How did the Obama administration’s response compare when reviewing the wildfire response in Texas that burned 2.5 million acres (3,900 square miles) of land as compared to a recent Mexico fire that burned about 390 square miles? How about other disasters?
Many feel that during the emergency in Texas, the federal government has been absent in their response. FEMA has not send teams of workers to help support, coordinate or fight the fires. That said, after the emergency local municipalities do have the ability to apply for grants to recover up to 75 percent of the funds used to fight the fires, but since a Major Disaster has not been declared, no funds from the President’s Disaster Relief Funds are made available.

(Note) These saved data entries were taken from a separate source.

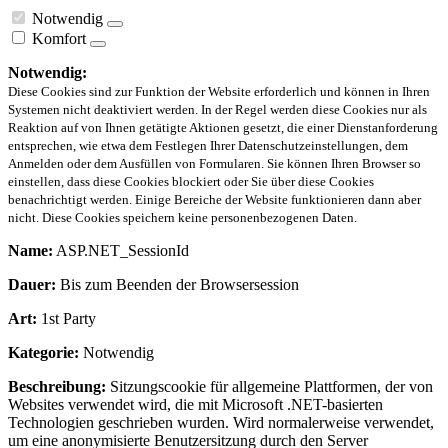
Notwendig
Komfort
Notwendig:
Diese Cookies sind zur Funktion der Website erforderlich und können in Ihren
Systemen nicht deaktiviert werden. In der Regel werden diese Cookies nur als
Reaktion auf von Ihnen getätigte Aktionen gesetzt, die einer Dienstanforderung
entsprechen, wie etwa dem Festlegen Ihrer Datenschutzeinstellungen, dem
Anmelden oder dem Ausfüllen von Formularen. Sie können Ihren Browser so
einstellen, dass diese Cookies blockiert oder Sie über diese Cookies
benachrichtigt werden. Einige Bereiche der Website funktionieren dann aber
nicht. Diese Cookies speichern keine personenbezogenen Daten.
Name:
ASP.NET_SessionId
Dauer:
Bis zum Beenden der Browsersession
Art:
1st Party
Kategorie:
Notwendig
Beschreibung:
Sitzungscookie für allgemeine Plattformen, der von
Websites verwendet wird, die mit Microsoft .NET-basierten
Technologien geschrieben wurden. Wird normalerweise verwendet,
um eine anonymisierte Benutzersitzung durch den Server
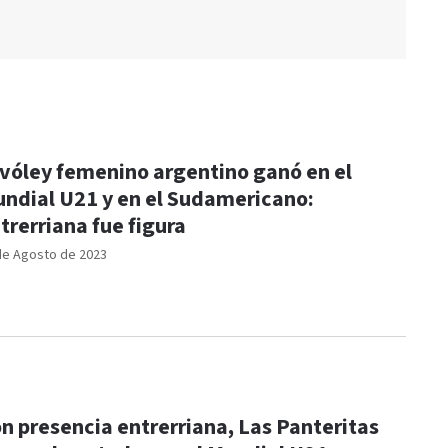
 vóley femenino argentino ganó en el
ndial U21 y en el Sudamericano:
trerriana fue figura
de Agosto de 2023
n presencia entrerriana, Las Panteritas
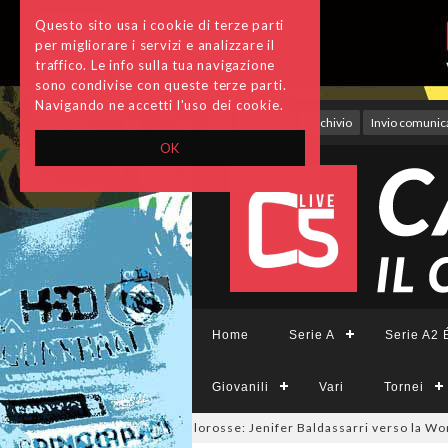
Questo sito usa i cookie di terze parti
per migliorare i servizi e analizzare il
traffico. Le info sulla tua navigazione
sono condivise con queste terze parti.
Navigando ne accetti l'uso dei cookie.
Accedi
Archivio
Invio comunica
OK
Home
Serie A
Serie A2 É
Giovanili
Vari
Tornei
26
#futsalmercato a tinte giallorosse: Jenifer Baldassarri verso la Wom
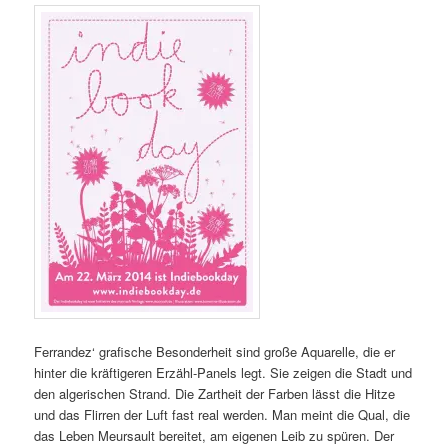
Ferrandez‘ grafische Besonderheit sind große Aquarelle, die er
hinter die kräftigeren Erzähl-Panels legt. Sie zeigen die Stadt und
den algerischen Strand. Die Zartheit der Farben lässt die Hitze
und das Flirren der Luft fast real werden. Man meint die Qual, die
das Leben Meursault bereitet, am eigenen Leib zu spüren. Der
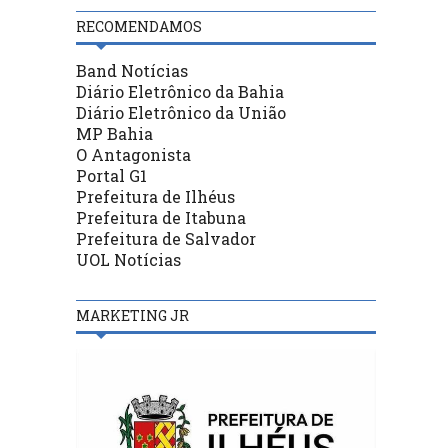
RECOMENDAMOS
Band Notícias
Diário Eletrônico da Bahia
Diário Eletrônico da União
MP Bahia
O Antagonista
Portal G1
Prefeitura de Ilhéus
Prefeitura de Itabuna
Prefeitura de Salvador
UOL Notícias
MARKETING JR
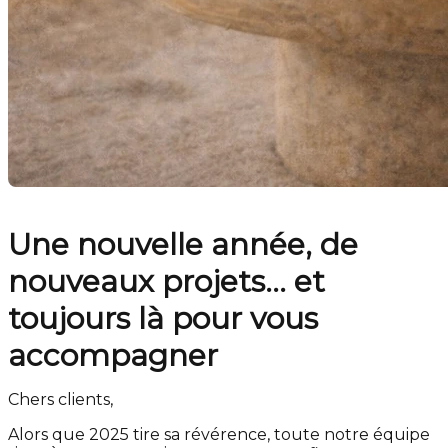
Une nouvelle année, de
nouveaux projets… et
toujours là pour vous
accompagner
Chers clients,
Alors que 2025 tire sa révérence, toute notre équipe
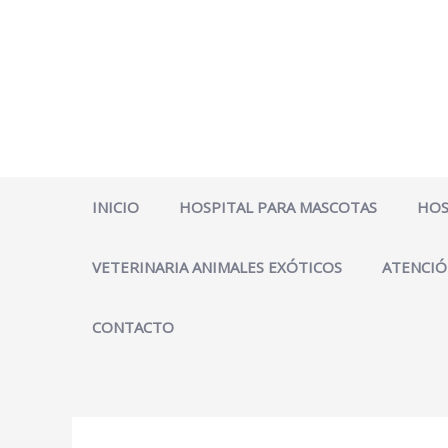
Ir
al
contenido
INICIO
HOSPITAL PARA MASCOTAS
HOS
VETERINARIA ANIMALES EXÓTICOS
ATENCIÓ
CONTACTO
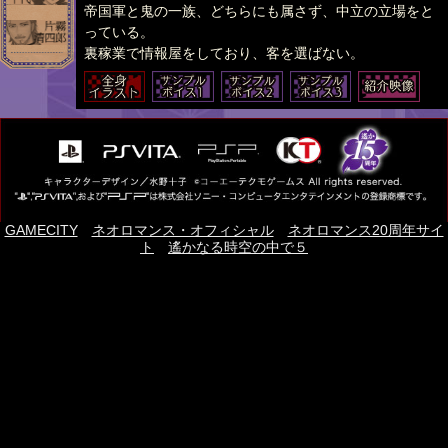
帝国軍と鬼の一族、どちらにも属さず、中立の立場をと
っている。
裏稼業で情報屋をしており、客を選ばない。
GAMECITY
｜
ネオロマンス・オフィシャル
｜
ネオロマンス20周年サイ
ト
｜
遙かなる時空の中で５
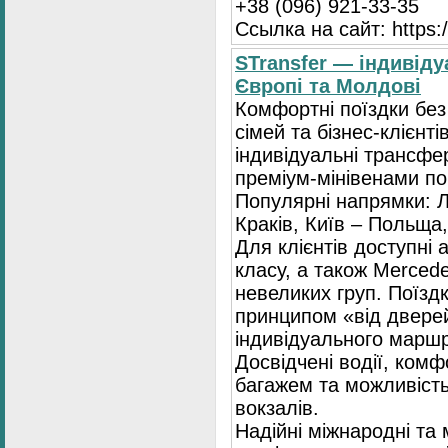
+38 (096) 921-33-35
Ссылка на сайт: https:/
STransfer — індивіду
Європі та Молдові
Комфортні поїздки без
сімей та бізнес-клієнті
індивідуальні трансфе
преміум-мінівенами по 
Популярні напрямки: Л
Краків, Київ – Польща,
Для клієнтів доступні
класу, а також Mercede
невеликих груп. Поїзд
принципом «від двере
індивідуального маршр
Досвідчені водії, комф
багажем та можливість
вокзалів.
Надійні міжнародні та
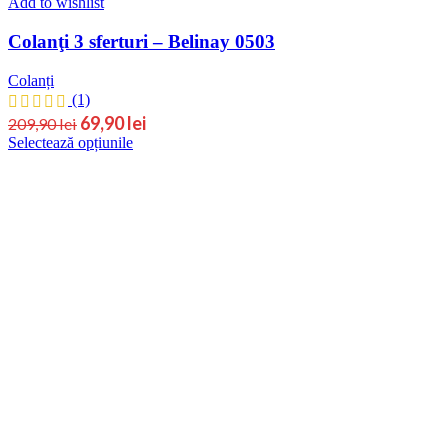
Add to wishlist
Colanţi 3 sferturi – Belinay 0503
Colanți
(1)
69,90
lei
209,90
lei
Selectează opțiunile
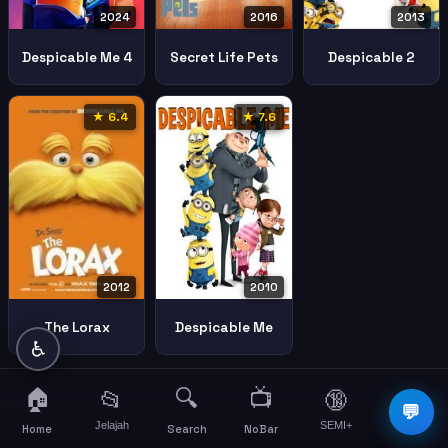
2024
2016
2013
Despicable Me 4
Secret Life Pets
Despicable 2
★ 6.4
★ 7.6
2010
2012
Despicable Me
The Lorax
♿
🏠
🔍
📺
📂
🔞
☰
💬
Jelajah
SEMI+
More
Home
Search
NoBar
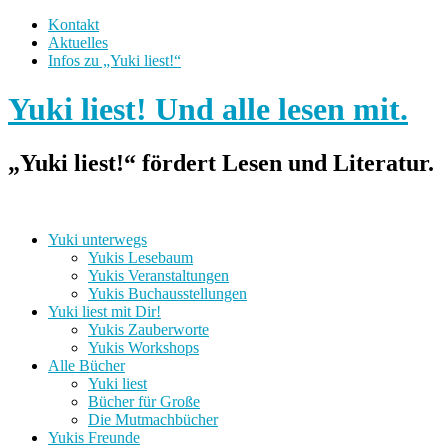
Kontakt
Aktuelles
Infos zu „Yuki liest!“
Yuki liest! Und alle lesen mit.
„Yuki liest!“ fördert Lesen und Literatur.
Yuki unterwegs
Yukis Lesebaum
Yukis Veranstaltungen
Yukis Buchausstellungen
Yuki liest mit Dir!
Yukis Zauberworte
Yukis Workshops
Alle Bücher
Yuki liest
Bücher für Große
Die Mutmachbücher
Yukis Freunde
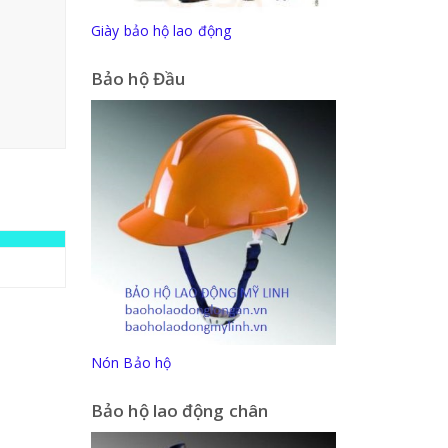
Giày bảo hộ lao động
Bảo hộ Đầu
Nón Bảo hộ
Bảo hộ lao động chân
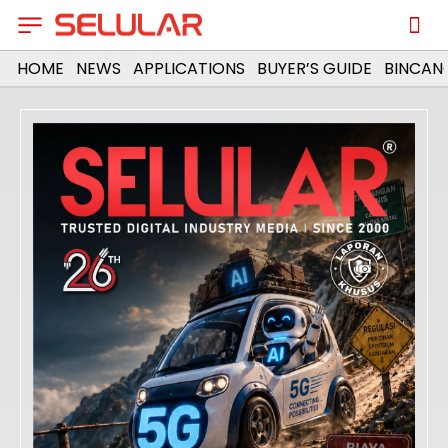
HOME
NEWS
APPLICATIONS
BUYER’S GUIDE
BINCAN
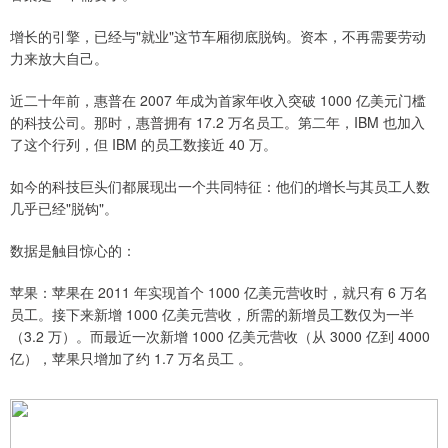
增长的引擎，已经与"就业"这节车厢彻底脱钩。资本，不再需要劳动
力来放大自己。
近二十年前，惠普在 2007 年成为首家年收入突破 1000 亿美元门槛
的科技公司。那时，惠普拥有 17.2 万名员工。第二年，IBM 也加入
了这个行列，但 IBM 的员工数接近 40 万。
如今的科技巨头们都展现出一个共同特征：他们的增长与其员工人数
几乎已经"脱钩"。
数据是触目惊心的：
苹果：苹果在 2011 年实现首个 1000 亿美元营收时，就只有 6 万名
员工。接下来新增 1000 亿美元营收，所需的新增员工数仅为一半
（3.2 万）。而最近一次新增 1000 亿美元营收（从 3000 亿到 4000
亿），苹果只增加了约 1.7 万名员工 。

Since early March, there have been 23 Fire Management Assistance Declarations in Texas associated with wildfires. Those declarations are generally issued within hours or days of the event when there is a threat of a major disaster. Short term programs are put in place allowing municipalities to recover up to 75 percent of the funds used as mentioned above.
None of the 23 wildfires have yet to meet the Obama administration’s threshold as a Major Disaster Declaration that would have put long-term federal recovery programs in place and provide direct funds from the President’s Disaster Relief Funds. Those relief funds would be extend beyond the 75 percent support.
Now on to Mexico, where a wildfire consuming less than 10 percent of the Texas wildfires garnered an immediate response from the United States federal government including Air Force cargo planes.
Just last month the U.S. sent two Air force cargo planes to help Mexico battle back wildfires in the northern part of it’s country, fires that burned 386 square miles. It’s a move that West Texas Congressman Francisco Canseco (R-Fort Stockton) thinks is a hypocritical one by the Obama administration as Texas has requested the same sort of federal aid but has been denied it.
We can definitely question the level of response here, but I figure the local communities in Mexico will not be able to apply for US grants to recover a significant portion of their costs to fight the fires. They just received a bit of US aid just like many other countries.
The real question … Have the Texas wildfires meet the threshold for a Major Disaster Declaration? If they did and the declaration was refused, was politics part of the equation?
Take a look at the 32 Major Disaster Declarations from 2011 on the FEMA website and then consider the following…
- On April 10, Reuters reported one Texas fire scorched 2,300 acres in one day as it moved through the small town of Fort Davis. An estimated 80 homes and buildings were destroyed.
- On April 14, a report indicated 23 homes were destroyed. (I think that may have been from the same area.)
- By April 19, CNN was reporting more than 170 homes were destroyed.
Instead of jumping to conclusions here, maybe we should all take a few minutes to try to figure out how the complex FEMA system works and how it can be improved. Maybe FEMA should take steps to better define Major Disaster Declarations, Emergency Declarations, and Fire Management Assistance Declarations? What is the threshold for each? What support is available for each? Can they some how put that into a one-page summary document?
Then again, eliminating FEMA as an option is not off the table. Simply because federal support seems to be very subjective – especially to those who receive or do not receive aid – this could possibly be described as another symptom of the disease.
Your comments? The president’s action (fund raising) and inaction (not touring disaster areas) seem telling to me.